**Collected data:**
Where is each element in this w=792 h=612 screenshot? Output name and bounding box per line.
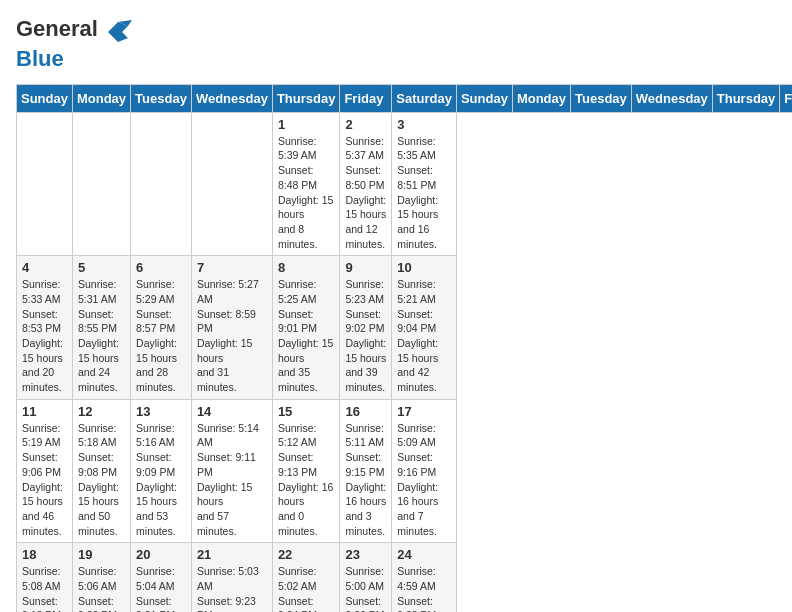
day-info: Sunrise: 5:16 AM Sunset: 9:09 PM Dayligh… xyxy=(136,421,186,539)
day-number: 16 xyxy=(345,404,386,419)
day-cell: 24Sunrise: 4:59 AM Sunset: 9:28 PM Dayli… xyxy=(392,543,457,612)
day-number: 21 xyxy=(197,547,267,562)
day-cell: 20Sunrise: 5:04 AM Sunset: 9:21 PM Dayli… xyxy=(131,543,192,612)
day-info: Sunrise: 5:21 AM Sunset: 9:04 PM Dayligh… xyxy=(397,277,451,395)
day-number: 5 xyxy=(78,260,125,275)
day-info: Sunrise: 5:35 AM Sunset: 8:51 PM Dayligh… xyxy=(397,134,451,252)
day-number: 2 xyxy=(345,117,386,132)
col-header-wednesday: Wednesday xyxy=(631,84,712,112)
day-number: 10 xyxy=(397,260,451,275)
day-info: Sunrise: 5:11 AM Sunset: 9:15 PM Dayligh… xyxy=(345,421,386,539)
day-cell: 7Sunrise: 5:27 AM Sunset: 8:59 PM Daylig… xyxy=(191,256,272,400)
day-cell: 5Sunrise: 5:31 AM Sunset: 8:55 PM Daylig… xyxy=(72,256,130,400)
day-cell xyxy=(17,112,73,256)
col-header-sunday: Sunday xyxy=(17,84,73,112)
day-cell: 21Sunrise: 5:03 AM Sunset: 9:23 PM Dayli… xyxy=(191,543,272,612)
day-info: Sunrise: 5:06 AM Sunset: 9:20 PM Dayligh… xyxy=(78,564,125,612)
week-row-3: 11Sunrise: 5:19 AM Sunset: 9:06 PM Dayli… xyxy=(17,399,793,543)
calendar-table: SundayMondayTuesdayWednesdayThursdayFrid… xyxy=(16,84,792,612)
day-cell: 12Sunrise: 5:18 AM Sunset: 9:08 PM Dayli… xyxy=(72,399,130,543)
day-number: 18 xyxy=(22,547,67,562)
day-info: Sunrise: 5:18 AM Sunset: 9:08 PM Dayligh… xyxy=(78,421,125,539)
day-cell: 13Sunrise: 5:16 AM Sunset: 9:09 PM Dayli… xyxy=(131,399,192,543)
day-info: Sunrise: 5:33 AM Sunset: 8:53 PM Dayligh… xyxy=(22,277,67,395)
logo-bird-icon xyxy=(104,18,132,46)
logo-text: General Blue xyxy=(16,16,132,72)
day-cell: 1Sunrise: 5:39 AM Sunset: 8:48 PM Daylig… xyxy=(272,112,340,256)
week-row-1: 1Sunrise: 5:39 AM Sunset: 8:48 PM Daylig… xyxy=(17,112,793,256)
col-header-monday: Monday xyxy=(72,84,130,112)
day-info: Sunrise: 5:29 AM Sunset: 8:57 PM Dayligh… xyxy=(136,277,186,395)
day-info: Sunrise: 5:39 AM Sunset: 8:48 PM Dayligh… xyxy=(278,134,335,252)
day-cell: 10Sunrise: 5:21 AM Sunset: 9:04 PM Dayli… xyxy=(392,256,457,400)
logo: General Blue xyxy=(16,16,132,72)
day-cell: 3Sunrise: 5:35 AM Sunset: 8:51 PM Daylig… xyxy=(392,112,457,256)
day-number: 14 xyxy=(197,404,267,419)
col-header-tuesday: Tuesday xyxy=(571,84,632,112)
logo-general: General xyxy=(16,16,98,41)
day-info: Sunrise: 5:27 AM Sunset: 8:59 PM Dayligh… xyxy=(197,277,267,395)
day-info: Sunrise: 5:04 AM Sunset: 9:21 PM Dayligh… xyxy=(136,564,186,612)
day-cell: 18Sunrise: 5:08 AM Sunset: 9:18 PM Dayli… xyxy=(17,543,73,612)
col-header-friday: Friday xyxy=(340,84,392,112)
col-header-friday: Friday xyxy=(780,84,792,112)
col-header-tuesday: Tuesday xyxy=(131,84,192,112)
day-info: Sunrise: 5:00 AM Sunset: 9:26 PM Dayligh… xyxy=(345,564,386,612)
day-info: Sunrise: 5:02 AM Sunset: 9:24 PM Dayligh… xyxy=(278,564,335,612)
day-cell: 15Sunrise: 5:12 AM Sunset: 9:13 PM Dayli… xyxy=(272,399,340,543)
day-number: 23 xyxy=(345,547,386,562)
day-cell: 9Sunrise: 5:23 AM Sunset: 9:02 PM Daylig… xyxy=(340,256,392,400)
day-cell: 11Sunrise: 5:19 AM Sunset: 9:06 PM Dayli… xyxy=(17,399,73,543)
day-number: 3 xyxy=(397,117,451,132)
day-number: 4 xyxy=(22,260,67,275)
day-cell: 6Sunrise: 5:29 AM Sunset: 8:57 PM Daylig… xyxy=(131,256,192,400)
day-cell: 2Sunrise: 5:37 AM Sunset: 8:50 PM Daylig… xyxy=(340,112,392,256)
svg-marker-0 xyxy=(108,22,128,42)
day-cell: 16Sunrise: 5:11 AM Sunset: 9:15 PM Dayli… xyxy=(340,399,392,543)
day-cell xyxy=(131,112,192,256)
day-cell: 8Sunrise: 5:25 AM Sunset: 9:01 PM Daylig… xyxy=(272,256,340,400)
week-row-4: 18Sunrise: 5:08 AM Sunset: 9:18 PM Dayli… xyxy=(17,543,793,612)
col-header-saturday: Saturday xyxy=(392,84,457,112)
day-cell: 22Sunrise: 5:02 AM Sunset: 9:24 PM Dayli… xyxy=(272,543,340,612)
day-info: Sunrise: 5:14 AM Sunset: 9:11 PM Dayligh… xyxy=(197,421,267,539)
day-number: 13 xyxy=(136,404,186,419)
day-number: 9 xyxy=(345,260,386,275)
day-number: 24 xyxy=(397,547,451,562)
logo-blue: Blue xyxy=(16,46,64,71)
header-row: SundayMondayTuesdayWednesdayThursdayFrid… xyxy=(17,84,793,112)
day-cell: 17Sunrise: 5:09 AM Sunset: 9:16 PM Dayli… xyxy=(392,399,457,543)
day-number: 17 xyxy=(397,404,451,419)
day-number: 15 xyxy=(278,404,335,419)
col-header-thursday: Thursday xyxy=(712,84,780,112)
day-cell: 4Sunrise: 5:33 AM Sunset: 8:53 PM Daylig… xyxy=(17,256,73,400)
day-number: 12 xyxy=(78,404,125,419)
col-header-sunday: Sunday xyxy=(456,84,512,112)
col-header-wednesday: Wednesday xyxy=(191,84,272,112)
day-number: 1 xyxy=(278,117,335,132)
day-number: 22 xyxy=(278,547,335,562)
day-info: Sunrise: 5:08 AM Sunset: 9:18 PM Dayligh… xyxy=(22,564,67,612)
day-number: 8 xyxy=(278,260,335,275)
day-number: 19 xyxy=(78,547,125,562)
day-info: Sunrise: 5:19 AM Sunset: 9:06 PM Dayligh… xyxy=(22,421,67,539)
day-info: Sunrise: 5:03 AM Sunset: 9:23 PM Dayligh… xyxy=(197,564,267,612)
day-info: Sunrise: 5:09 AM Sunset: 9:16 PM Dayligh… xyxy=(397,421,451,539)
day-number: 7 xyxy=(197,260,267,275)
day-info: Sunrise: 5:23 AM Sunset: 9:02 PM Dayligh… xyxy=(345,277,386,395)
day-info: Sunrise: 5:37 AM Sunset: 8:50 PM Dayligh… xyxy=(345,134,386,252)
day-number: 11 xyxy=(22,404,67,419)
day-info: Sunrise: 5:31 AM Sunset: 8:55 PM Dayligh… xyxy=(78,277,125,395)
page-header: General Blue xyxy=(16,16,776,72)
day-cell: 19Sunrise: 5:06 AM Sunset: 9:20 PM Dayli… xyxy=(72,543,130,612)
day-cell: 23Sunrise: 5:00 AM Sunset: 9:26 PM Dayli… xyxy=(340,543,392,612)
day-info: Sunrise: 4:59 AM Sunset: 9:28 PM Dayligh… xyxy=(397,564,451,612)
day-cell xyxy=(72,112,130,256)
day-number: 20 xyxy=(136,547,186,562)
col-header-monday: Monday xyxy=(512,84,570,112)
day-cell xyxy=(191,112,272,256)
day-number: 6 xyxy=(136,260,186,275)
col-header-thursday: Thursday xyxy=(272,84,340,112)
day-cell: 14Sunrise: 5:14 AM Sunset: 9:11 PM Dayli… xyxy=(191,399,272,543)
week-row-2: 4Sunrise: 5:33 AM Sunset: 8:53 PM Daylig… xyxy=(17,256,793,400)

**TASK REQUIREMENTS:**
The result is a copy of every line above where the word "SundayMondayTuesdayWednesdayThursdayFrid" shows up.

**EXERCISE OUTPUT:**
calendar-table: SundayMondayTuesdayWednesdayThursdayFrid… xyxy=(16,84,792,612)
header-row: SundayMondayTuesdayWednesdayThursdayFrid… xyxy=(17,84,793,112)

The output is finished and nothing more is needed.